What to produce → Read the records below and copy each line that contains "ฮวงจ".

[Page-level text extractions]
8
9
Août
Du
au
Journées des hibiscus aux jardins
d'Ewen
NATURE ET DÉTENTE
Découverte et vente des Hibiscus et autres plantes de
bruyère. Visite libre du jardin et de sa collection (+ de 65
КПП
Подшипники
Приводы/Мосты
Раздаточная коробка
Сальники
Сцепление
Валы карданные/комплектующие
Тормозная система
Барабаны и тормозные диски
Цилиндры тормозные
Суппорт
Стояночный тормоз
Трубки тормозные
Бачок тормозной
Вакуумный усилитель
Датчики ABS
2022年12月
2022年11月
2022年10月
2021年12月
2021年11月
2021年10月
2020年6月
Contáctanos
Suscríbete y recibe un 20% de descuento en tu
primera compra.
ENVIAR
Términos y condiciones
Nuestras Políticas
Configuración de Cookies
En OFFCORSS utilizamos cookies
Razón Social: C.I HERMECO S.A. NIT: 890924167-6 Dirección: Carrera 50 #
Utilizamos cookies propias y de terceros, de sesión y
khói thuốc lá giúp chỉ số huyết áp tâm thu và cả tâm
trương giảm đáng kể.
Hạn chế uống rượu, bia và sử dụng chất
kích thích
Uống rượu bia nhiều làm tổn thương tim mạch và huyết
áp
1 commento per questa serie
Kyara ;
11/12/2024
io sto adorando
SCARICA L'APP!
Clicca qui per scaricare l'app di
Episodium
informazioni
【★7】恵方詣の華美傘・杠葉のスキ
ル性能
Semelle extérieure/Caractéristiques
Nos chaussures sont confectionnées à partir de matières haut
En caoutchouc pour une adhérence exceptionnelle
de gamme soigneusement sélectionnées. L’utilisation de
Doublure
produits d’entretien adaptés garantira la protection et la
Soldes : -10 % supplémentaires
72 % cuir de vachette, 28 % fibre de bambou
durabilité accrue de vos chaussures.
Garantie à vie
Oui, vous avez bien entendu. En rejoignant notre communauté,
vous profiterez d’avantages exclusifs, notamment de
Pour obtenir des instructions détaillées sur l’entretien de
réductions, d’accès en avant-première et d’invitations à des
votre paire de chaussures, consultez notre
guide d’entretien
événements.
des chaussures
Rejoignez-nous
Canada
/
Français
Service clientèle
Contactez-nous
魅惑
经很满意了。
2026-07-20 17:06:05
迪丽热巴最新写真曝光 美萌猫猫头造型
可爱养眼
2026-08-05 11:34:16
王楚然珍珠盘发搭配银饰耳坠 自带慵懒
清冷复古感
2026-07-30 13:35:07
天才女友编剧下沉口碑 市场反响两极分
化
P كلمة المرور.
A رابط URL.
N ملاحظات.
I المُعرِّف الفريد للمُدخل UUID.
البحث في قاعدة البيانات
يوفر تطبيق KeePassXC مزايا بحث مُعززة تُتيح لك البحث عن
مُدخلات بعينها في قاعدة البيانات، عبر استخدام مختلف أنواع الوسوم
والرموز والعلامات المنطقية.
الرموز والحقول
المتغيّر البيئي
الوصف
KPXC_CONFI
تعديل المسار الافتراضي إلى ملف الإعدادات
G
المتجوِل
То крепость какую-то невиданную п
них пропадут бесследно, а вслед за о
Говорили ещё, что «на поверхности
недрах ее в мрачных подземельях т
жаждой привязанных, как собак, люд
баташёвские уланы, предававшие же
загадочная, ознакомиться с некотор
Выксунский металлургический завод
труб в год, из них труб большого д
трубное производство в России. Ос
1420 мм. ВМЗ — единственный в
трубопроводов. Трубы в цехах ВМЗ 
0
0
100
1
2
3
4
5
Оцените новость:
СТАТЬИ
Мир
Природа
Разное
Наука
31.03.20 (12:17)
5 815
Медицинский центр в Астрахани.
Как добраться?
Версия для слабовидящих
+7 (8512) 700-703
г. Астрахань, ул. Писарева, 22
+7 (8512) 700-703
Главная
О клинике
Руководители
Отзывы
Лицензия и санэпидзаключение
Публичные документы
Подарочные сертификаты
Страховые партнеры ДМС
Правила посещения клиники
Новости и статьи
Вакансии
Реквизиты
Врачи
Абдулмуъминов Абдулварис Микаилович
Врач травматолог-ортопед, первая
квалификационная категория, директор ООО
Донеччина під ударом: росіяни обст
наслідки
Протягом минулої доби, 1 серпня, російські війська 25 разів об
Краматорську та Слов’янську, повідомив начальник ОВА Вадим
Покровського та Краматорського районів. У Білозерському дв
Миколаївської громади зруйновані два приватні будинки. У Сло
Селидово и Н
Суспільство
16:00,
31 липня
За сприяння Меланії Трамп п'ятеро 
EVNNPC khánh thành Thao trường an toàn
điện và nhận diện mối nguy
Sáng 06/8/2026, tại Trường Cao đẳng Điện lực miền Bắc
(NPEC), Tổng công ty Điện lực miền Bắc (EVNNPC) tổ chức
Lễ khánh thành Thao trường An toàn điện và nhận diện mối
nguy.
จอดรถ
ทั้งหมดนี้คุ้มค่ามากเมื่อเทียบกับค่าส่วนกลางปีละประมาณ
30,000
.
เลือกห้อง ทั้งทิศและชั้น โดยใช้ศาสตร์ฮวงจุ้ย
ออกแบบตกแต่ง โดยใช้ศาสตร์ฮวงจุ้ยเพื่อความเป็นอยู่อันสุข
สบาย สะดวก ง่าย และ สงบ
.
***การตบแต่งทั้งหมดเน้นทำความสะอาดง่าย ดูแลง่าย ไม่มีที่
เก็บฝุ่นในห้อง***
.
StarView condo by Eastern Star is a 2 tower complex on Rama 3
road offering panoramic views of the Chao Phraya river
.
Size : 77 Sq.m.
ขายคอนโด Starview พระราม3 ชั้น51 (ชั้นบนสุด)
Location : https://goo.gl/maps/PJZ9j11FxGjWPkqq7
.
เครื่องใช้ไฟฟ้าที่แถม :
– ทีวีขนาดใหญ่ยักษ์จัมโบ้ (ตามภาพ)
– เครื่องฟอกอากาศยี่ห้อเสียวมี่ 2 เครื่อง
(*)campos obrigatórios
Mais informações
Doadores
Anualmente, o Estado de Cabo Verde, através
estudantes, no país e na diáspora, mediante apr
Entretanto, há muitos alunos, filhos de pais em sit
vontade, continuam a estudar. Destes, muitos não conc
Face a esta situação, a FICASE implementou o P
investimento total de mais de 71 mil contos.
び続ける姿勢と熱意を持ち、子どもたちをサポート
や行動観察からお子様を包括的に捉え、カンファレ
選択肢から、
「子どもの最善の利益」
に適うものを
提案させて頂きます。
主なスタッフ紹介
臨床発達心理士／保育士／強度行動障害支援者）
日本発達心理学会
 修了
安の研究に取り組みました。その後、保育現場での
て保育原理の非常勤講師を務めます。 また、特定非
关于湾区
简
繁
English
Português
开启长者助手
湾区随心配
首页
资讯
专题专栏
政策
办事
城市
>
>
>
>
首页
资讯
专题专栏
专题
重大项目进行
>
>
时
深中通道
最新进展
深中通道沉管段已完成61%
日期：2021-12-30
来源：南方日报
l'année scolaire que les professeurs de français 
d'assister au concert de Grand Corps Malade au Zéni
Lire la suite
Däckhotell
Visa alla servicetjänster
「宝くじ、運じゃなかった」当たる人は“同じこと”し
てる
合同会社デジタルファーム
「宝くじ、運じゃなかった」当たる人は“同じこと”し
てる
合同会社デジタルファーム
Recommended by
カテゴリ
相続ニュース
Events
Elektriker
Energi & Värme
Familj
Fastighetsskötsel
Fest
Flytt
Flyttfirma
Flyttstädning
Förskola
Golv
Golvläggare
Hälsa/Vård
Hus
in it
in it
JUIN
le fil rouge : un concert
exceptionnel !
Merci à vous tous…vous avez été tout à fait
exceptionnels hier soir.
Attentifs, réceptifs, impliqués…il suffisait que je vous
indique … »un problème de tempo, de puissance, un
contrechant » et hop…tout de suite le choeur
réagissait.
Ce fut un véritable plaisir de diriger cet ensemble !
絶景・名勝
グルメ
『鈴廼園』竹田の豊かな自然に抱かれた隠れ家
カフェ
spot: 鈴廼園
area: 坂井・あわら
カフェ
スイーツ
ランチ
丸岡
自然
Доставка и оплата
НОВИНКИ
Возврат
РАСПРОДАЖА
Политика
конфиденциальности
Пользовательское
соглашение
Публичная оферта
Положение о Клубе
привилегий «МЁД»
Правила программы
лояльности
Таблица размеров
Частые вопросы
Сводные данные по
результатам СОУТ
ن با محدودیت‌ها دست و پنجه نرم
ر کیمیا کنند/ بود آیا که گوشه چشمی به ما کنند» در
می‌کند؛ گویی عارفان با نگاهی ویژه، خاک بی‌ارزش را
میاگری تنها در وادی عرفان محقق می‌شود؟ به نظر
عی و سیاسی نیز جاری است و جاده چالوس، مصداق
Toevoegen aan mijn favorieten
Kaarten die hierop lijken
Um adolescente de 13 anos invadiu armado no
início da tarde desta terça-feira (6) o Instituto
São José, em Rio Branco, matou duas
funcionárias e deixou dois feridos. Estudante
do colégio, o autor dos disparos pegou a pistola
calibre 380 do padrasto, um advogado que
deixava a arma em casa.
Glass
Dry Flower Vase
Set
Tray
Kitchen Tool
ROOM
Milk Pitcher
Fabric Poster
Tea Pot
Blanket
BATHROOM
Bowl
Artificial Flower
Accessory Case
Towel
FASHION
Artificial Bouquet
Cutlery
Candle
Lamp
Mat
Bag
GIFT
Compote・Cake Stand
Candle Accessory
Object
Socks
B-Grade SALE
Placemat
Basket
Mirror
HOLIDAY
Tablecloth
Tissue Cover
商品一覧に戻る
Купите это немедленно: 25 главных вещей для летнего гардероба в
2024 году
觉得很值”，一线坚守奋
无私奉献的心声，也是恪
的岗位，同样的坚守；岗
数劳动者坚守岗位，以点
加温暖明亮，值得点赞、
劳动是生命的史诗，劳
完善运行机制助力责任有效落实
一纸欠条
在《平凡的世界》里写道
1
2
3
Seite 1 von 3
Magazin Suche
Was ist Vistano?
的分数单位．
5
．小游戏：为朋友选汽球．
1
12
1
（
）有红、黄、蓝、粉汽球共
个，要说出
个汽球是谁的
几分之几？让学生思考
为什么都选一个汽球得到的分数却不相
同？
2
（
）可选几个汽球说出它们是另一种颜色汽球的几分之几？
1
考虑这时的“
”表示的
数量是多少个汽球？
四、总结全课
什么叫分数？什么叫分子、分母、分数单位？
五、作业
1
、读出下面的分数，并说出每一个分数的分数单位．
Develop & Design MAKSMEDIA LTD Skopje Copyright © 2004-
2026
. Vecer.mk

Your response →
เลือกห้อง ทั้งทิศและชั้น โดยใช้ศาสตร์ฮวงจุ้ย
ออกแบบตกแต่ง โดยใช้ศาสตร์ฮวงจุ้ยเพื่อความเป็นอยู่อันสุข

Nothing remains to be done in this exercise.